▶ AVAILABLE RECORDS:
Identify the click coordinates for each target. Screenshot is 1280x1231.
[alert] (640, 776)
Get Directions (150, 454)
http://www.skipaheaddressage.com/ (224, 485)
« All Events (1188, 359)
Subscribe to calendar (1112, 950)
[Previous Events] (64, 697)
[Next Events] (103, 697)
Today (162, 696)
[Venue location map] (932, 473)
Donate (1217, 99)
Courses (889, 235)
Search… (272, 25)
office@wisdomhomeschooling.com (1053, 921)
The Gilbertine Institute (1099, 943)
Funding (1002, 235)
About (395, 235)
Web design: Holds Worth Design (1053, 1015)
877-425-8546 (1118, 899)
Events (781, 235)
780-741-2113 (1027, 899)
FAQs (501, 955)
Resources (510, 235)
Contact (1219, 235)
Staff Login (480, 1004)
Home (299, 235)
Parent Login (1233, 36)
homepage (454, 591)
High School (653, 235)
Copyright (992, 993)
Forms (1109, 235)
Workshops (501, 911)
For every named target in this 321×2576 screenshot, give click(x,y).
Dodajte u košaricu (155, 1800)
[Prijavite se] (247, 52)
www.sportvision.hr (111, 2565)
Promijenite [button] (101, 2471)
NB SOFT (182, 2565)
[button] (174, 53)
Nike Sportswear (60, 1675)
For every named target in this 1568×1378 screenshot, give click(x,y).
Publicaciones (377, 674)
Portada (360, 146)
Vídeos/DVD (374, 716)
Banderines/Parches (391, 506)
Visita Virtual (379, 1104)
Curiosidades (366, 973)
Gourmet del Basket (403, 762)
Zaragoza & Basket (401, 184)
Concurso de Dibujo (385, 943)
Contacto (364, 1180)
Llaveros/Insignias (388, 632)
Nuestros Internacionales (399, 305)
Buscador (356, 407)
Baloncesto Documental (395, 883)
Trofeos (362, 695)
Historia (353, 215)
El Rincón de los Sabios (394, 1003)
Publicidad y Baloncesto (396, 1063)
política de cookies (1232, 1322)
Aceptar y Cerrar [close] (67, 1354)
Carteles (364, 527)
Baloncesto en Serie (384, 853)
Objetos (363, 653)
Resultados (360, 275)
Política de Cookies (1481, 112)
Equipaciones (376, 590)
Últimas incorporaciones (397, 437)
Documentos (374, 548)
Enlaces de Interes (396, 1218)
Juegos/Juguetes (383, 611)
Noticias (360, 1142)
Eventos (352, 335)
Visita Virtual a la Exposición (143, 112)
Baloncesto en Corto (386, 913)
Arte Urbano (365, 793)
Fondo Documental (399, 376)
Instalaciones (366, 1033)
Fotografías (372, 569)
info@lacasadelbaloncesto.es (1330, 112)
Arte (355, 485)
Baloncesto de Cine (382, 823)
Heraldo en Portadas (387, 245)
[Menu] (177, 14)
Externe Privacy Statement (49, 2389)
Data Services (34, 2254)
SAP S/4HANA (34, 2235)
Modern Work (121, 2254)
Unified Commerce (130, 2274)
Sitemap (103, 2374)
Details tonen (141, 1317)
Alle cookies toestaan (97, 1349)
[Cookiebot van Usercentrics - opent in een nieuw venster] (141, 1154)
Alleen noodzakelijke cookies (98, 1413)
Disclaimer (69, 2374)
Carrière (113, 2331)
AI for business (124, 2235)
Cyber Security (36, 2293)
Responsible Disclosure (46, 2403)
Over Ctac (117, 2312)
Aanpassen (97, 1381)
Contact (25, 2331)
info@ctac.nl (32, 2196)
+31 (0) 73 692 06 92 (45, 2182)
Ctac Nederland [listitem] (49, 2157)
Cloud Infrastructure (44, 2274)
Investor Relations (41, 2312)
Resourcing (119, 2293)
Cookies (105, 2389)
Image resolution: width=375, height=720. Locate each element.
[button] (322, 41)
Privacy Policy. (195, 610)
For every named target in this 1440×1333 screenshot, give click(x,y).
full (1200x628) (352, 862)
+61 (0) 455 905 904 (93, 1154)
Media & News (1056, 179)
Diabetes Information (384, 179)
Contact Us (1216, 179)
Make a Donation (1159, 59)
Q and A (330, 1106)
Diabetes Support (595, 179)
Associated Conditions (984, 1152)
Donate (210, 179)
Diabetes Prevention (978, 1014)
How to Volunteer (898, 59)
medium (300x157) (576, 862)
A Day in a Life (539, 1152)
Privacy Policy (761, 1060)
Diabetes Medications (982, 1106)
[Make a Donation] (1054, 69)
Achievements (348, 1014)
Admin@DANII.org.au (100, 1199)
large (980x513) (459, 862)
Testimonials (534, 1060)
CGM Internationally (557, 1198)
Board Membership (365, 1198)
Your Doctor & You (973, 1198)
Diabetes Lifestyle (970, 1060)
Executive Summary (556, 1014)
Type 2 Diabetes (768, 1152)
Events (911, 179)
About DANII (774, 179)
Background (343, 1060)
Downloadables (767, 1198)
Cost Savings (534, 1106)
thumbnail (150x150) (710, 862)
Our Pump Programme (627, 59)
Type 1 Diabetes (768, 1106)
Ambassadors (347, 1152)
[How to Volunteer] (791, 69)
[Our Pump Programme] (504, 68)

▶ AIM OF THE EXERCISE:
Tell how many lines of the listing include the word "Events", replying with nothing but the number.

▶ SOLUTION TO THIS EXERCISE:
5